[Items from a dataset]
···

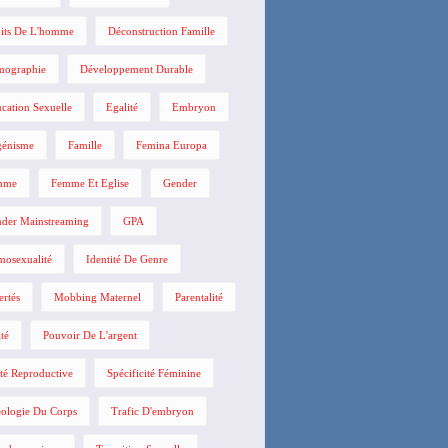
its De L'homme
Déconstruction Famille
mographie
Développement Durable
cation Sexuelle
Egalité
Embryon
énisme
Famille
Femina Europa
mme
Femme Et Eglise
Gender
der Mainstreaming
GPA
osexualité
Identité De Genre
ertés
Mobbing Maternel
Parentalité
ité
Pouvoir De L'argent
té Reproductive
Spécificité Féminine
ologie Du Corps
Trafic D'embryon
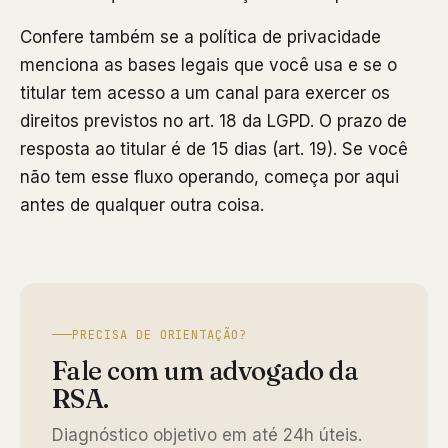
Confere também se a política de privacidade
menciona as bases legais que você usa e se o
titular tem acesso a um canal para exercer os
direitos previstos no art. 18 da LGPD. O prazo de
resposta ao titular é de 15 dias (art. 19). Se você
não tem esse fluxo operando, começa por aqui
antes de qualquer outra coisa.
PRECISA DE ORIENTAÇÃO?
Fale com um advogado da
RSA.
Diagnóstico objetivo em até 24h úteis.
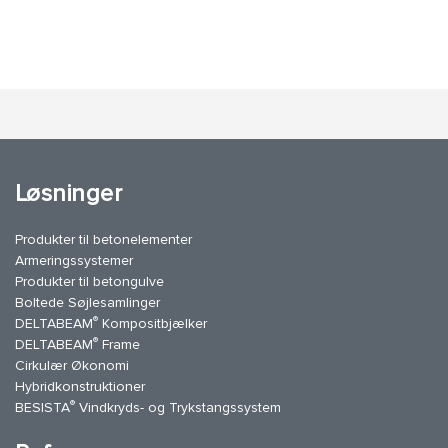
Løsninger
Produkter til betonelementer
Armeringssystemer
Produkter til betongulve
Boltede Søjlesamlinger
®
DELTABEAM
Kompositbjælker
®
DELTABEAM
Frame
Cirkulær Økonomi
Hybridkonstruktioner
®
BESISTA
Vindkryds- og Trykstangssystem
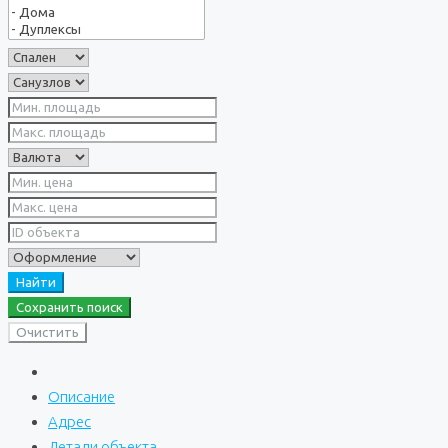
Найти
Сохранить поиск
Очистить
Описание
Адрес
Детали объекта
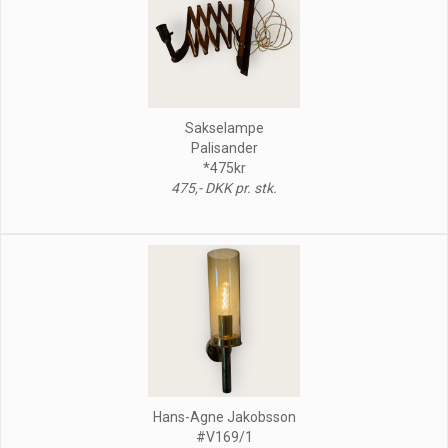
Sakselampe
Palisander
*475kr
475,- DKK pr. stk.
Hans-Agne Jakobsson
#V169/1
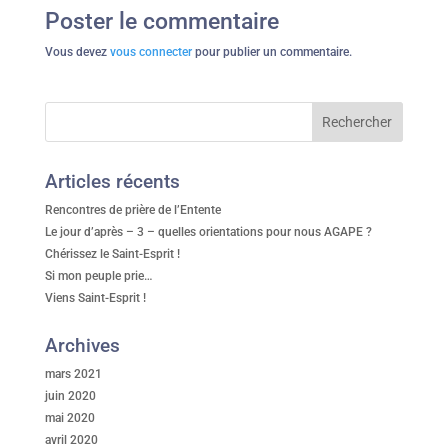
Poster le commentaire
Vous devez
vous connecter
pour publier un commentaire.
Articles récents
Rencontres de prière de l’Entente
Le jour d’après – 3 – quelles orientations pour nous AGAPE ?
Chérissez le Saint-Esprit !
Si mon peuple prie…
Viens Saint-Esprit !
Archives
mars 2021
juin 2020
mai 2020
avril 2020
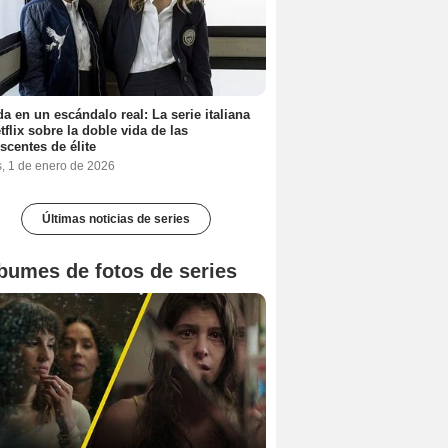
a en un escándalo real: La serie italiana
tflix sobre la doble vida de las
scentes de élite
s, 1 de enero de 2026
Últimas noticias de series
bumes de fotos de series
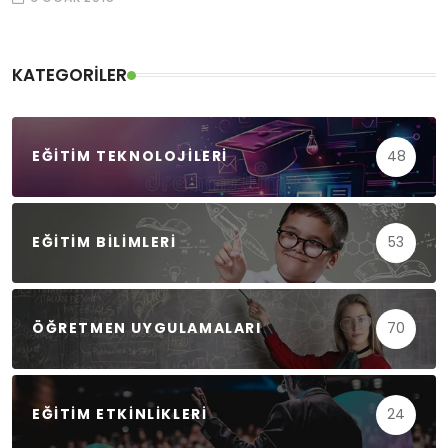
KATEGORILER
EĞITIM TEKNOLOJILERI
48
EĞITIM BILIMLERI
53
ÖĞRETMEN UYGULAMALARI
70
EĞITIM ETKINLIKLERI
24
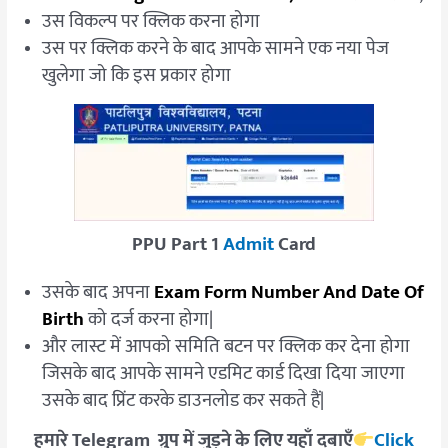
उस विकल्प पर क्लिक करना होगा
उस पर क्लिक करने के बाद आपके सामने एक नया पेज
खुलेगा जो कि इस प्रकार होगा
PPU Part 1
Admit
Card
उसके बाद अपना
Exam Form Number And Date Of
Birth
को दर्ज करना होगा|
और लास्ट में आपको समिति बटन पर क्लिक कर देना होगा
जिसके बाद आपके सामने एडमिट कार्ड दिखा दिया जाएगा
उसके बाद प्रिंट करके डाउनलोड कर सकते हैं|
हमारे Telegram ग्रुप में जुड़ने के लिए यहाँ दबाएँ
Click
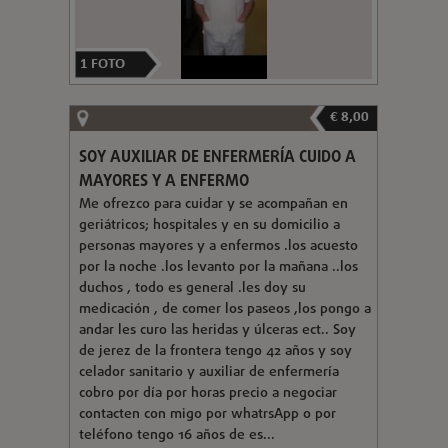
1
FOTO
€ 8,00
SOY AUXILIAR DE ENFERMERÍA CUIDO A
MAYORES Y A ENFERMO
Me ofrezco para cuidar y se acompañan en
geriátricos; hospitales y en su domicilio a
personas mayores y a enfermos .los acuesto
por la noche .los levanto por la mañana ..los
duchos , todo es general .les doy su
medicación , de comer los paseos ,los pongo a
andar les curo las heridas y úlceras ect.. Soy
de jerez de la frontera tengo 42 años y soy
celador sanitario y auxiliar de enfermería
cobro por día por horas precio a negociar
contacten con migo por whatrsApp o por
teléfono tengo 16 años de es...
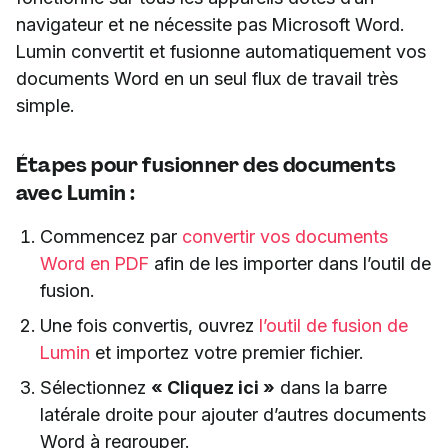
navigateur et ne nécessite pas Microsoft Word.
Lumin convertit et fusionne automatiquement vos
documents Word en un seul flux de travail très
simple.
Étapes pour fusionner des documents
avec Lumin :
Commencez par
convertir vos documents
Word en PDF
afin de les importer dans l’outil de
fusion.
Une fois convertis, ouvrez
l’outil de fusion de
Lumin
et importez votre premier fichier.
Sélectionnez
« Cliquez ici »
dans la barre
latérale droite pour ajouter d’autres documents
Word à regrouper.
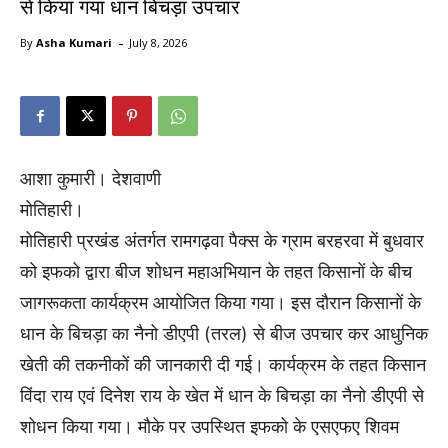
से किया गया धान बिचड़ा उपचार
-
By
Asha Kumari
July 8, 2026
आशा कुमारी। देशवाणी
मोतिहारी।
मोतिहारी प्रखंड अंतर्गत रामगढ़वा पैक्स के ग्राम बरहरवा में बुधवार
को इफको द्वारा बीज शोधन महाअभियान के तहत किसानों के बीच
जागरूकता कार्यक्रम आयोजित किया गया। इस दौरान किसानों के
धान के बिचड़ा का नैनो डीएपी (तरल) से बीज उपचार कर आधुनिक
खेती की तकनीकों की जानकारी दी गई। कार्यक्रम के तहत किसान
विंदा राय एवं दिनेश राय के खेत में धान के बिचड़ा का नैनो डीएपी से
शोधन किया गया। मौके पर उपस्थित इफको के एसएफए शिवम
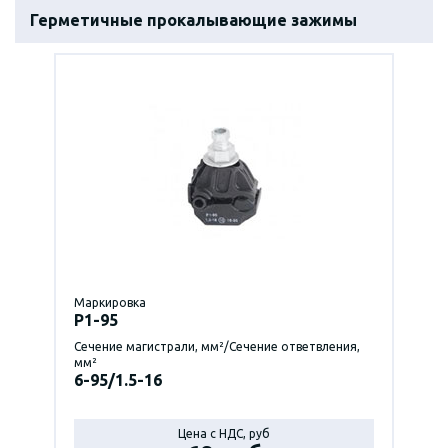
Герметичные прокалывающие зажимы
Маркировка
P1-95
Сечение магистрали, мм²/Сечение ответвления,
мм²
6-95/1.5-16
Цена с НДС, руб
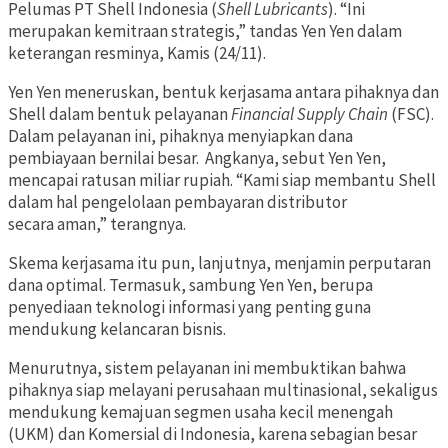
Pelumas PT Shell Indonesia (
Shell Lubricants
). “Ini
merupakan kemitraan strategis,” tandas Yen Yen dalam
keterangan resminya, Kamis (24/11).
Yen Yen meneruskan, bentuk kerjasama antara pihaknya dan
Shell dalam bentuk pelayanan
Financial Supply Chain
(FSC).
Dalam pelayanan ini, pihaknya menyiapkan dana
pembiayaan bernilai besar. Angkanya, sebut Yen Yen,
mencapai ratusan miliar rupiah. “Kami siap membantu Shell
dalam hal pengelolaan pembayaran distributor
secara aman,” terangnya.
Skema kerjasama itu pun, lanjutnya, menjamin perputaran
dana optimal. Termasuk, sambung Yen Yen, berupa
penyediaan teknologi informasi yang penting guna
mendukung kelancaran bisnis.
Menurutnya, sistem pelayanan ini membuktikan bahwa
pihaknya siap melayani perusahaan multinasional, sekaligus
mendukung kemajuan segmen usaha kecil menengah
(UKM) dan Komersial di Indonesia, karena sebagian besar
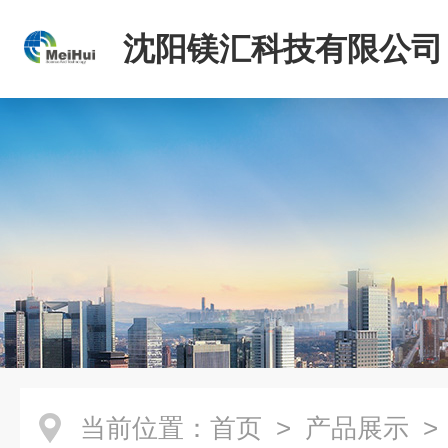
沈阳镁汇科技有限公司
当前位置：
首页
>
产品展示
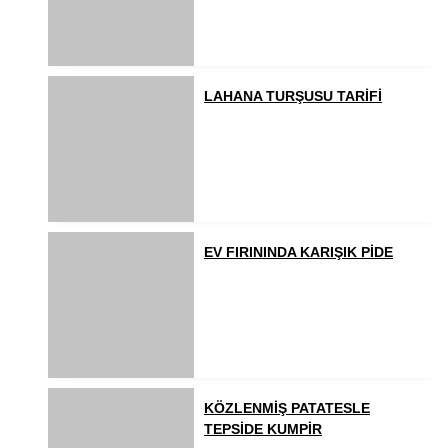
LAHANA TURŞUSU TARİFİ
EV FIRININDA KARIŞIK PİDE
KÖZLENMİŞ PATATESLE
TEPSİDE KUMPİR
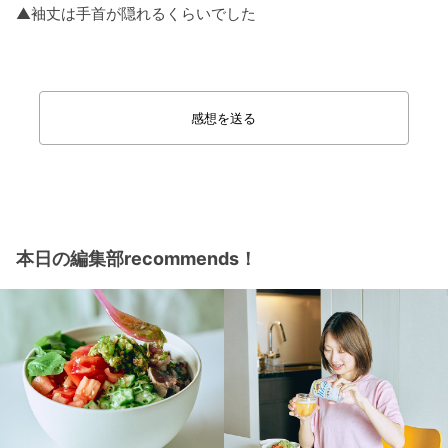
▲袖丈は手首が隠れるくらいでした
感想を送る
本日の編集部recommends！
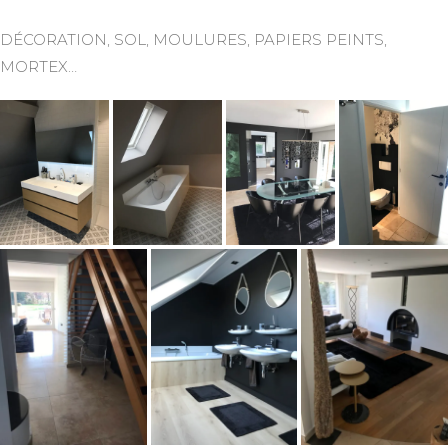
DÉCORATION, SOL, MOULURES, PAPIERS PEINTS,
MORTEX…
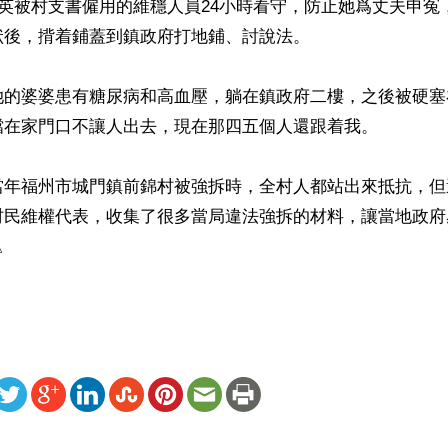
國英被村支書僱用的維穩人員24小時看守，防止她爲丈夫申冤
後，揹着鋪蓋到鎮政府打地鋪、討說法。

她的婆婆患有糖尿病和高血壓，躺在鎮政府二樓，之後被硬塞
擋在家門口不讓人出去，現在那四五個人還跟着我。

當年福州市城門鎮前錦村被強拆時，全村人都站出來抵抗，但
村民維權代表，收集了很多當局違法強拆的材料，讓當地政府
△
ww.renminbao.com/rmb/articles/2022/3/10/74020b.html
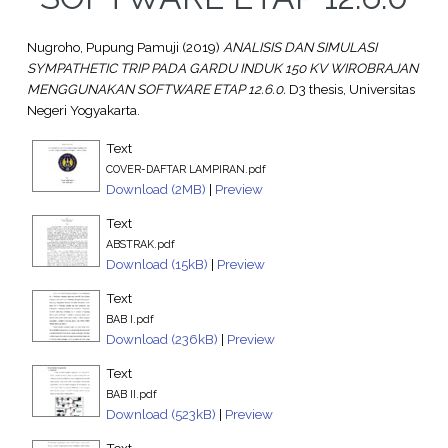
Nugroho, Pupung Pamuji
(2019)
ANALISIS DAN SIMULASI
SYMPATHETIC TRIP PADA GARDU INDUK 150 KV WIROBRAJAN
MENGGUNAKAN SOFTWARE ETAP 12.6.0.
D3 thesis, Universitas
Negeri Yogyakarta.
Text
COVER-DAFTAR LAMPIRAN.pdf
Download (2MB)
|
Preview
Text
ABSTRAK.pdf
Download (15kB)
|
Preview
Text
BAB I.pdf
Download (236kB)
|
Preview
Text
BAB II.pdf
Download (523kB)
|
Preview
Text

···

> _Problem details_: Exactly the lines from the start of the entries above through the line with "pour publier un commentaire." should be reproduced, and nothing else; drop the pictures.

> _Task output_:
its De L'homme
Déconstruction Famille
mographie
Développement Durable
cation Sexuelle
Egalité
Embryon
énisme
Famille
Femina Europa
mme
Femme Et Eglise
Gender
der Mainstreaming
GPA
osexualité
Identité De Genre
ertés
Mobbing Maternel
Parentalité
ité
Pouvoir De L'argent
té Reproductive
Spécificité Féminine
ologie Du Corps
Trafic D'embryon
Confere também se a política de privacidade
menciona as bases legais que você usa e se o
titular tem acesso a um canal para exercer os
direitos previstos no art. 18 da LGPD. O prazo de
resposta ao titular é de 15 dias (art. 19). Se você
não tem esse fluxo operando, começa por aqui
antes de qualquer outra coisa.
PRECISA DE ORIENTAÇÃO?
Fale com um advogado da
RSA.
Diagnóstico objetivo em até 24h úteis.
Løsninger
Produkter til betonelementer
Armeringssystemer
Produkter til betongulve
Boltede Søjlesamlinger
®
DELTABEAM
Kompositbjælker
®
DELTABEAM
Frame
Cirkulær Økonomi
Hybridkonstruktioner
®
BESISTA
Vindkryds- og Trykstangssystem
Найти
Сохранить поиск
Очистить
Описание
Адрес
Детали объекта
Sakselampe
Palisander
*475kr
475,- DKK pr. stk.
Hans-Agne Jakobsson
#V169/1
Poster le commentaire
Vous devez
vous connecter
pour publier un commentaire.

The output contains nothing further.